Milo Imagines the World by Matt de la Peña & Christian Robinson

Published by Two Hoots, an imprint of Pan Macmillan, 2021.

Milo Imagines the World is an outstanding picture book, bursting with life and love. Milo is on a train journey through the city with his older sister, looking at the faces of the other passengers and drawing pictures of the lives he imagines they lead. The man next to him doing a crossword he imagines playing solitaire, alone in his flat and surrounded by his many pets.

When a little boy in bright white Nikes boards the train, Milo imagines him living in a castle and being waited on by a butler, two maids and a gourmet chef.

However, when they both get off the train at the same stop, it turns out that this little boy is visiting his mom in prison, just like Milo is, and Milo makes an important realisation:

Maybe you can’t really know anyone just by looking at their face.
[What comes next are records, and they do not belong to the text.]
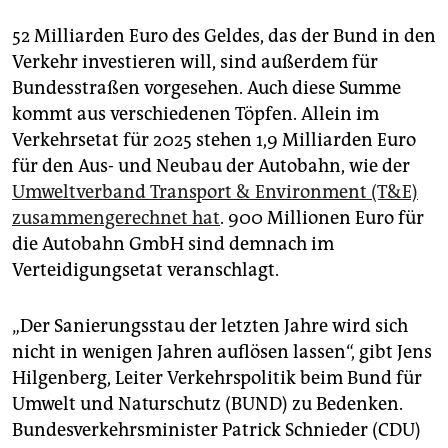
52 Milliarden Euro des Geldes, das der Bund in den
Verkehr investieren will, sind außerdem für
Bundesstraßen vorgesehen. Auch diese Summe
kommt aus verschiedenen Töpfen. Allein im
Verkehrsetat für 2025 stehen 1,9 Milliarden Euro
für den Aus- und Neubau der Autobahn, wie der
Umweltverband Transport & Environment (T&E)
zusammengerechnet hat
. 900 Millionen Euro für
die Autobahn GmbH sind demnach im
Verteidigungsetat veranschlagt.
„Der Sanierungsstau der letzten Jahre wird sich
nicht in wenigen Jahren auflösen lassen“, gibt Jens
Hilgenberg, Leiter Verkehrspolitik beim Bund für
Umwelt und Naturschutz (BUND) zu Bedenken.
Bundesverkehrsminister Patrick Schnieder (CDU)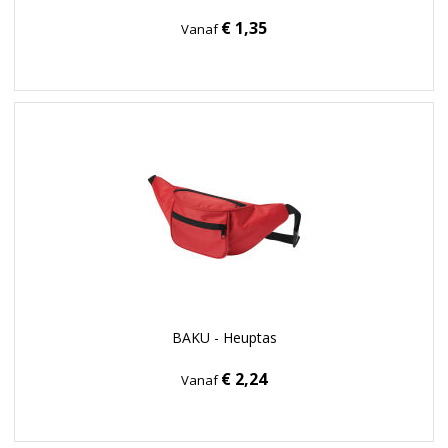
€ 1,35
Vanaf
BAKU - Heuptas
€ 2,24
Vanaf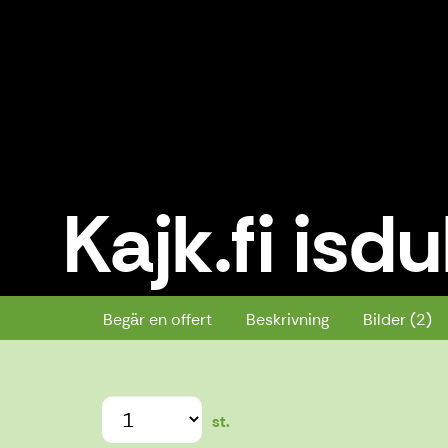
Kajk.fi is
Kajk.fi isdubbar och måttkrok
Begär en offert
Beskrivning
Bilder (2)
st.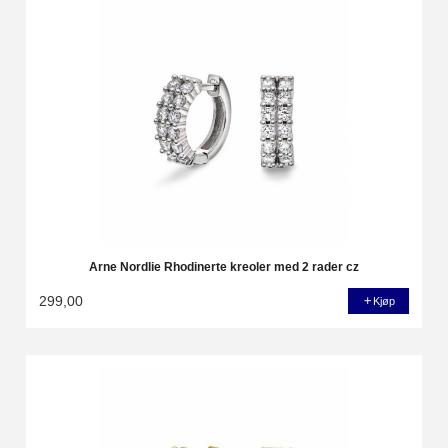
Arne Nordlie Rhodinerte kreoler med 2 rader cz
299,00
Kjøp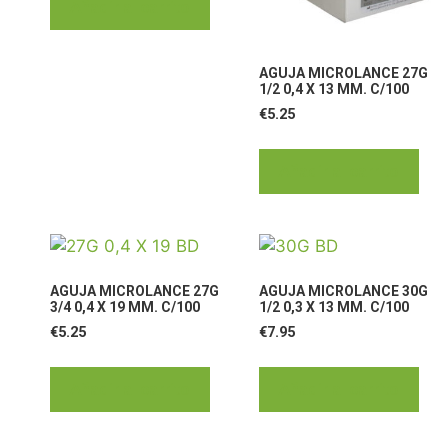
Añadir al carrito
AGUJA MICROLANCE 27G
1/2 0,4 X 13 MM. C/100
€
5.25
Añadir al carrito
AGUJA MICROLANCE 27G
AGUJA MICROLANCE 30G
3/4 0,4 X 19 MM. C/100
1/2 0,3 X 13 MM. C/100
€
5.25
€
7.95
Añadir al carrito
Añadir al carrito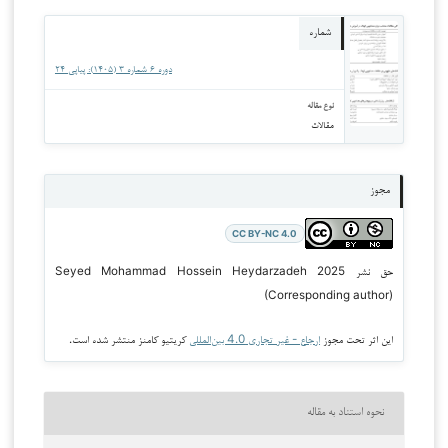
شماره
دوره 6 شماره 3 (1405): پیاپی 24
نوع مقاله
مقالات
مجوز
CC BY-NC 4.0
حق نشر 2025 Seyed Mohammad Hossein Heydarzadeh
(Corresponding author)
این اثر تحت مجوز
ارجاع - غیر تجاری 4.0 بین‌المللی
کریتیو کامنز منتشر شده است.
نحوه استناد به مقاله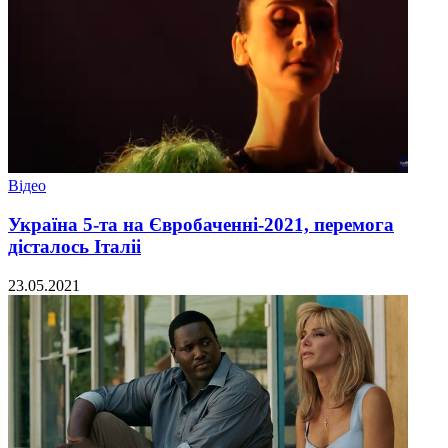
Відео
Україна 5-та на Євробаченні-2021, перемога
дісталось Італіі
23.05.2021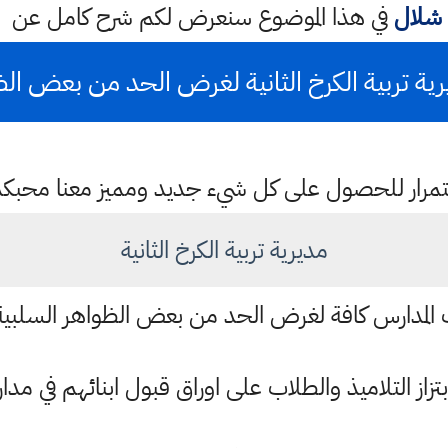
شلال
في هذا الموضوع سنعرض لكم شرح كامل عن
ية تربية الكرخ الثانية لغرض الحد من بعض الظ
باستمرار للحصول على كل شيء جديد ومميز معنا محبك
مديرية تربية الكرخ الثانية
ات المدارس كافة لغرض الحد من بعض الظواهر السلبي
تزاز التلاميذ والطلاب على اوراق قبول ابنائهم في مد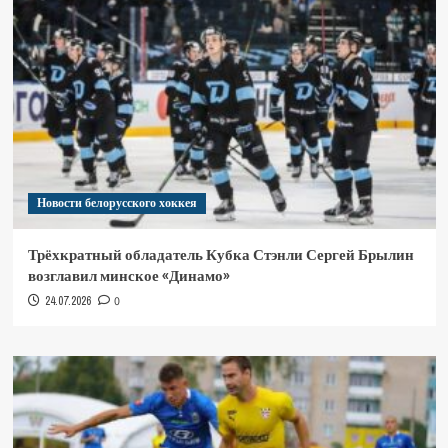
Новости белорусского хоккея
Трёхкратный обладатель Кубка Стэнли Сергей Брылин
возглавил минское «Динамо»
24.07.2026
0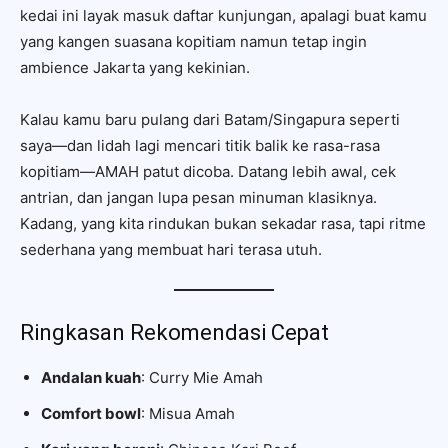
kedai ini layak masuk daftar kunjungan, apalagi buat kamu
yang kangen suasana kopitiam namun tetap ingin
ambience Jakarta yang kekinian.
Kalau kamu baru pulang dari Batam/Singapura seperti
saya—dan lidah lagi mencari titik balik ke rasa-rasa
kopitiam—AMAH patut dicoba. Datang lebih awal, cek
antrian, dan jangan lupa pesan minuman klasiknya.
Kadang, yang kita rindukan bukan sekadar rasa, tapi ritme
sederhana yang membuat hari terasa utuh.
Ringkasan Rekomendasi Cepat
Andalan kuah
: Curry Mie Amah
Comfort bowl
: Misua Amah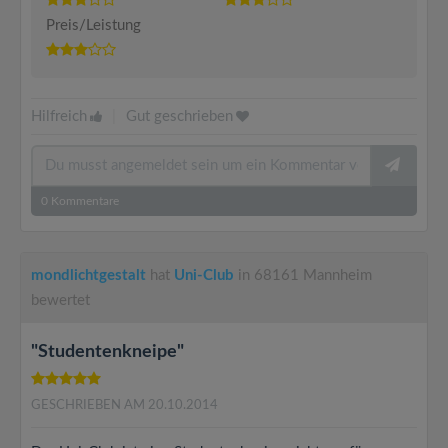
Preis/Leistung
Hilfreich
|
Gut geschrieben
0
Kommentare
mondlichtgestalt
hat
Uni-Club
in 68161 Mannheim
bewertet
"Studentenkneipe"
GESCHRIEBEN AM 20.10.2014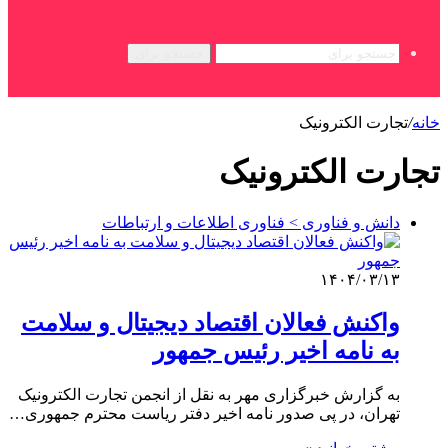
جستجو برای
خانه
/
تجارت الکترونیک
تجارت الکترونیک
دانش و فناوری > فناوری اطلاعات و ارتباطات
۱۴۰۴/۰۳/۱۳
واکنش فعالان اقتصاد دیجیتال و سلامت
به نامه اخیر رئیس جمهور
به گزارش خبرگزاری مهر به نقل از انجمن تجارت الکترونیک
تهران، در پی صدور نامه اخیر دفتر ریاست محترم جمهوری…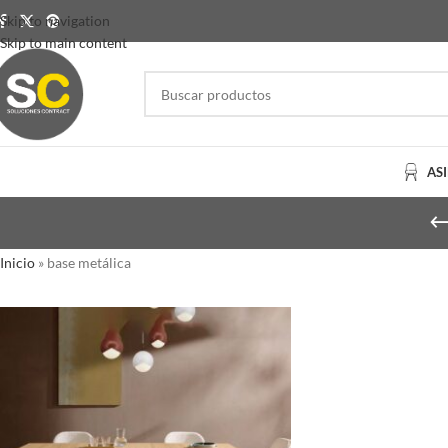
Skip to navigation
Skip to main content
AS
Inicio
»
base metálica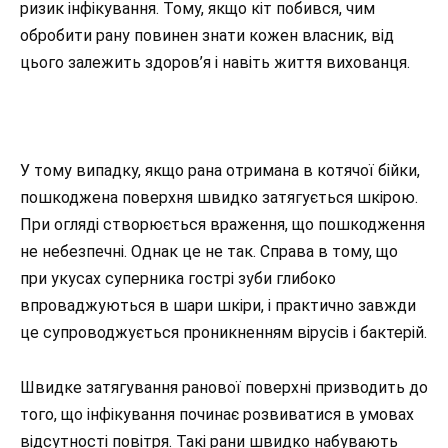
ризик інфікування. Тому, якщо кіт побився, чим
обробити рану повинен знати кожен власник, від
цього залежить здоров’я і навіть життя вихованця.
У тому випадку, якщо рана отримана в котячої бійки,
пошкоджена поверхня швидко затягується шкірою.
При огляді створюється враження, що пошкодження
не небезпечні. Однак це не так. Справа в тому, що
при укусах суперника гострі зуби глибоко
впроваджуються в шари шкіри, і практично завжди
це супроводжується проникненням вірусів і бактерій.
Швидке затягування ранової поверхні призводить до
того, що інфікування починає розвиватися в умовах
відсутності повітря. Такі рани швидко набувають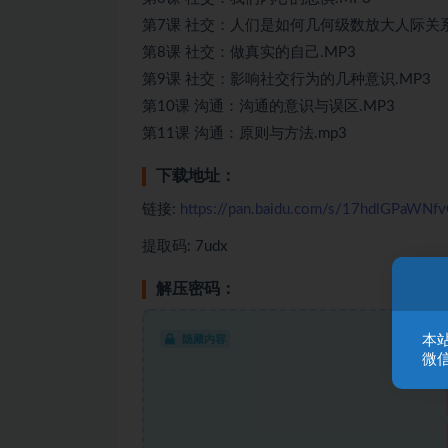
第7课 社交：人们是如何几何级数放大人际关系
第8课 社交：做真实的自己.MP3
第9课 社交：影响社交行为的几种意识.MP3
第10课 沟通：沟通的意识与误区.MP3
第11课 沟通：原则与方法.mp3
下载地址：
链接:
https://pan.baidu.com/s/17hdlGPaWN
提取码: 7udx
解压密码：
本
隐藏内容
微信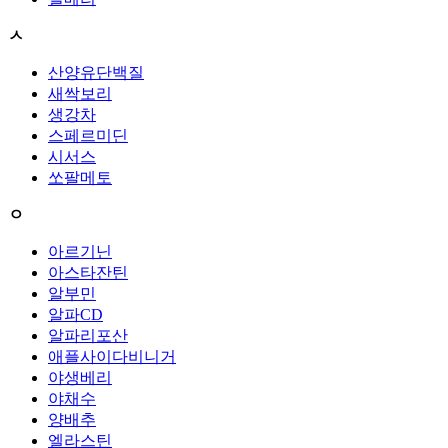
ㅅ
산양유단백질
새싹보리
생강차
스페르미딘
시서스
쏘팔메토
ㅇ
아르기닌
아스타잔틴
알부민
알파CD
알파리포산
애플사이다비니거
야생베리
야채수
양배추
엘라스틴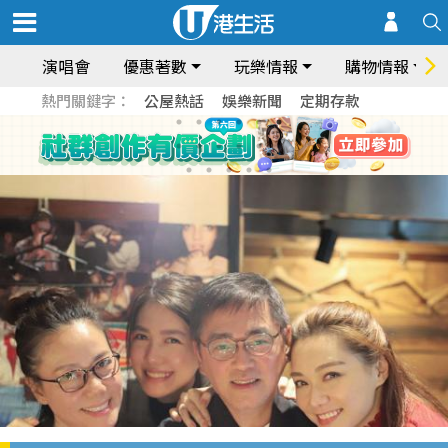
演唱會
優惠著數
玩樂情報
購物情報
熱門關鍵字：
公屋熱話
娛樂新聞
定期存款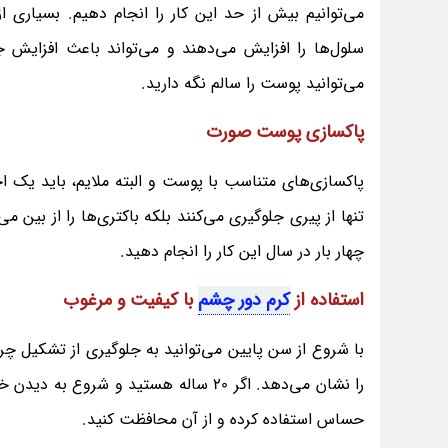
می‌توانیم بیش از حد این کار را انجام دهیم. بسیاری 
سلول‌ها را افزایش می‌دهند و می‌تواند باعث افزای
می‌توانید پوست را سالم نگه دارید.
پاکسازی پوست صورت
تنها از پیری جلوگیری می‌کنند بلکه باکتری‌ها را از بین می‌ب
چهار بار در سال این کار را انجام دهید.
استفاده از
کرم دور چشم
با کیفیت و مرغوب
با شروع از سن پایین می‌توانید به جلوگیری از تشکیل 
را نشان می‌دهد. اگر 20 ساله هستید و 
حساس استفاده کرده و از آن محافظت کنید.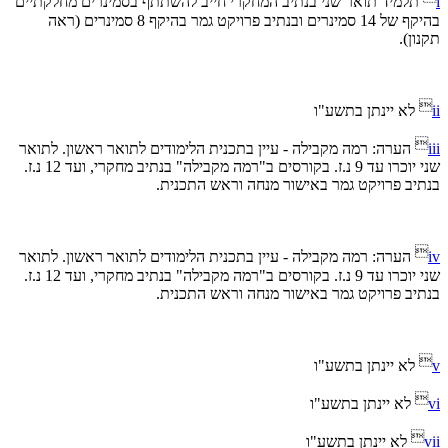
i
תלמיד תואר שני בנתיב המחקרי חייב להשתתף בסמינרים מחלקתיים
בהיקף של 14 סמינרים ובנתיב פרויקט גמר בהיקף 8 סמינרים (ראה
תקנון).

ii
לא יינתן בתשע"ו

iii
הערה: רמה מקבילה - עיין בתכנית הלימודים לתואר ראשון. לתואר
שני יוכרו עד 9 נ.ז. בקורסים ב"רמה מקבילה" בנתיב מחקרי, ועד 12 נ.ז.
בנתיב פרויקט גמר באישור מנחה וראש התכנית.

iv
הערה: רמה מקבילה - עיין בתכנית הלימודים לתואר ראשון. לתואר
שני יוכרו עד 9 נ.ז. בקורסים ב"רמה מקבילה" בנתיב מחקרי, ועד 12 נ.ז.
בנתיב פרויקט גמר באישור מנחה וראש התכנית.

v
לא יינתן בתשע"ו

vi
לא יינתן בתשע"ו

vii
לא יינתן בתשע"ו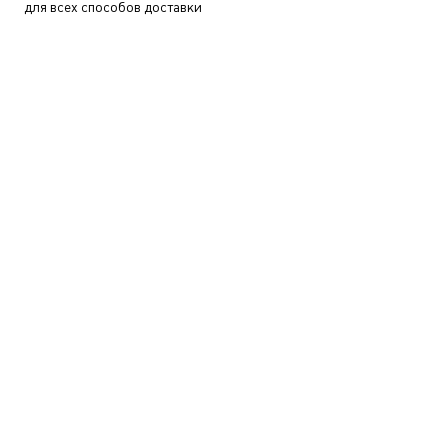
для всех способов доставки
He then tries to reimagine all the pictures he drew on the train, while now recognising that even these versions are still just possibilities.

I love Milo’s curiosity and imagination. He’s a thoughtful and astute little boy; I liked the scene when he looks at his own reflection in the train carriage window and wonders what other people might imagine about him.

The story is beautifully told with wonderfully evocative language. As the train pulls into the underground station, “a cool rush of wind quiets into a screech of steel”. The bride-to-be has “a face made out of light” and Milo, with his mix of emotions, is described as “a shook-up soda”. The collaged illustrations are incredible too. They capture the energy and vibrancy of a busy train ride and a bustling city. There’s so much to spot and enjoy in the pictures: the little dog peeking out of a handbag, musicians busking, the twist of limbs and colour as kids breakdance on the train…

I love how we get to see inside Milo’s sketchbook too – its spiral bound pages spread open across the double page of the book.

The book will really strike a chord with readers because making assumptions about the people we meet based purely on appearance is something we all do, whether consciously or subconsciously. The story opens up the possibility for discussions about prejudice and bias. Milo Imagines the World is also a wonderful book for developing empathy. It helps children broaden their understanding of families and family life. My son and I had a chat about how Milo’s life was different yet also similar to his own: both have bedtime stories with Mommy but Milo’s are over the phone. Milo’s mommy is in prison but still loves him just as much. The book is also crucially important because it recognises a family dynamic that is very rarely represented in children’s picture books and helps all children to see themselves in fiction. This is vital when we consider that an estimated 310,000 children every year have a parent in prison in England and Wales and 10,000 visits are made by children to our public prisons every week. *

Milo Imagines the World is a picture book that’s heartwarming and hopeful, and very moving – sentiments that are captured beautifully in the book’s final image: the picture in his sketchbook that Milo has drawn for his mom.

Rating: 💙💙💙💙💙

Suitable for children aged 4+

Thank you to Two Hoots for sending me this book to review.